Из Фридиной записи ясно: обвинение в тунеядстве – вымысел, а главное – дневник шестилетней давности и какие-то двое друзей за решеткой. Друзья будто бы антисоветские, и дневник будто бы тоже. Сколько я ни читала стихов Бродского, а ни одной антисоветской ноты не услыхала. Да беда-то в том, что и советской ноты – ни единой. А успех огромный, особенно у молодежи – успех, не предусмотренный, не предписанный властью. Не предназначавшийся Бродскому по разверстке. Вот в чем причина причин. Тунеядство же – вымысел и притом ничем не подтвержденный.

Шла я и думала о Бродском, о суде – вот и в новое время та же постылая ложь! – но сквозь все эти мысли стояло передо мною Фридино лицо, как бывает в кино: наплывом и крупным планом.

Она приехала ко мне прямо с вокзала. Такой не видела я ее никогда. Всегда она радовала меня своей душевной устойчивостью, равновесием, и более того – каким-то детским весельем. А теперь одна сухость, краткость – словно весь мир, да и я тоже, чем-то перед ней провинился. «Фридочка, обедать хотите?» – Нет. – «Ванну?» – Нет. – «Хотите прилечь, отдохнуть?» – Я хочу только одного – доехать наконец до дому.

Фрида выложила в столовой на круглый стол свои записи: штук десять маленьких тетрадочек, таких, в какие школьники записывают иностранные слова для зубрежки. Прочитала их мне одну за другой. Удивительно: драма написана драматургом без помарок! Единым духом! Крупный Фридин почерк так и рвется на волю с этих крошечных страниц.
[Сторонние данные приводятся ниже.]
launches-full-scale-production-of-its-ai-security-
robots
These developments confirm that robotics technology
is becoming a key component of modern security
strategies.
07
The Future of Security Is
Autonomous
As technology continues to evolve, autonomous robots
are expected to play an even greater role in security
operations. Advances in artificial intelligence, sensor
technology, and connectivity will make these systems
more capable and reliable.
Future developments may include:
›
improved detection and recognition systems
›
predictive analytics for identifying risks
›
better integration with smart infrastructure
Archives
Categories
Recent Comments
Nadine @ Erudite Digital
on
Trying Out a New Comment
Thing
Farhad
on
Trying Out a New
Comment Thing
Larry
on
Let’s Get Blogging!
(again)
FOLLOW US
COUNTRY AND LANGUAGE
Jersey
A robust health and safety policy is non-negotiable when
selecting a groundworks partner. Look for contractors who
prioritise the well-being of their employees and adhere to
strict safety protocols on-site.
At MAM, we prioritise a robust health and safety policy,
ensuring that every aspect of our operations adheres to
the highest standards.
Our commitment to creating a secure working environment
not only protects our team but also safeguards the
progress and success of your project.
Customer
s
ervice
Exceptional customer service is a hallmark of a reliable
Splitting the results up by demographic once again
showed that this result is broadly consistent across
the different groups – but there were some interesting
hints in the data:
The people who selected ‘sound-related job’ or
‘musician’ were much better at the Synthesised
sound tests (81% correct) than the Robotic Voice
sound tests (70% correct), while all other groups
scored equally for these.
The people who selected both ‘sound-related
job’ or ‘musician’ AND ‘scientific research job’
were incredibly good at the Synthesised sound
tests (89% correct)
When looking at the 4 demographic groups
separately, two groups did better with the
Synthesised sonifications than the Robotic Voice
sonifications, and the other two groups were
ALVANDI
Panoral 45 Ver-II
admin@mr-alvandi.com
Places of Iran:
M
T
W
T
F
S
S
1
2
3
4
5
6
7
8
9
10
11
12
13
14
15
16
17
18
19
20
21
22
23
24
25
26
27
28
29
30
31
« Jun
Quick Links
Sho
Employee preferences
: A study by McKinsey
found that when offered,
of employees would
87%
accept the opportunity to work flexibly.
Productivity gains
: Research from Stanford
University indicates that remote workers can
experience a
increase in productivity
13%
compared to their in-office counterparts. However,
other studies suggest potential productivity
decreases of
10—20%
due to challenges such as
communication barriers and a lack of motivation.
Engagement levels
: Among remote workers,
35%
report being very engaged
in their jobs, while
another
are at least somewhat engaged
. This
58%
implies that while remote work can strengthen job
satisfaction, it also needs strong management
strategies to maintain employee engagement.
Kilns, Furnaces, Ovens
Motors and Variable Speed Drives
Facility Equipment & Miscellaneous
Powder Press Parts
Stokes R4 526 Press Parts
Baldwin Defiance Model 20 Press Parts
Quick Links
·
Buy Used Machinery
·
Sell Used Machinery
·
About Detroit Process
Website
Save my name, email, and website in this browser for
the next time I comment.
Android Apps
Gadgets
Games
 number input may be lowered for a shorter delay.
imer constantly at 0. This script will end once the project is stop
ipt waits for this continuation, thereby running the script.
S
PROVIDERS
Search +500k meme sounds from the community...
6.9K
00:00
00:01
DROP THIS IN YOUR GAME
Теперь, сегодня, запись уже не в тетрадках… Ночами переписали ее Ника и Юля, без устали переписывают еще и еще: теперь уже, если мы будем обращаться в любую инстанцию – в Прокуратуру, в ЦК, куда угодно, – теперь эту запись мы приложим к каждому своему заявлению. Лучший экземпляр несу я Анне Андреевне.

Да, не отступает от меня Фридино лицо. Глаза – «круглые да карие, горячие до гари» – глаза на лице не видны, видны черняки под глазами. Черняки – ярче глаз! А ведь еще недавно одна Фридина приятельница, рассказывая о своем разговоре с нею, сказала: «Фрида подняла на меня свои фары».

Не впервые журналистка Ф. Вигдорова присутствует на неправом суде. Но привыкнуть, видно, нельзя. Каждое новое неправосудие заново окровавляет душу.

Фрида потребовала моего совета: вставлять ли по памяти или на основе чужих записей (там не она одна писала), то, что ею невольно упущено? Например, она упустила, не дослышала, как Савельева отказалась приобщить к делу письма и телеграммы в защиту Бродского. Как она не дала огласить их.

Я сказала – не стоит! Драма перенасыщена беззакониями. А вставлять с чужих слов не стоит114.

…И все-таки, вопреки своей воле, я, наконец, до подъезда Анны Андреевны дошла.

Анна Андреевна сама отворила мне дверь. Дома никого. Повела в столовую. Усадила рядом с собой на диван и сказала тихим голосом:

– Мы все ходим с ножами в спинах. Ардов в деле Иосифа ведет себя весьма двусмысленно.

Я спросила, что случилось, но она то ли не расслышала, то ли не пожелала ответить.

И вот перед нею на столе Фридина запись.

– Уберите! – вскрикнула она, чуть глянув на заголовок. – Неужели вы думаете, что я могу это читать? Подальше, подальше! В портфель!

Повернулась ко мне гневно. Да. Всегда забываем мы о ее болезни. Вот уж и Фрида сама не своя. А уж после двух инфарктов! И, главное, после т. Сталина, т. Ежова и т. Берии.

«А почему вы говорите про стихи «так называемые»?» – «Мы называем ваши стихи «так называемые» потому, что иного понятия о них у нас нет».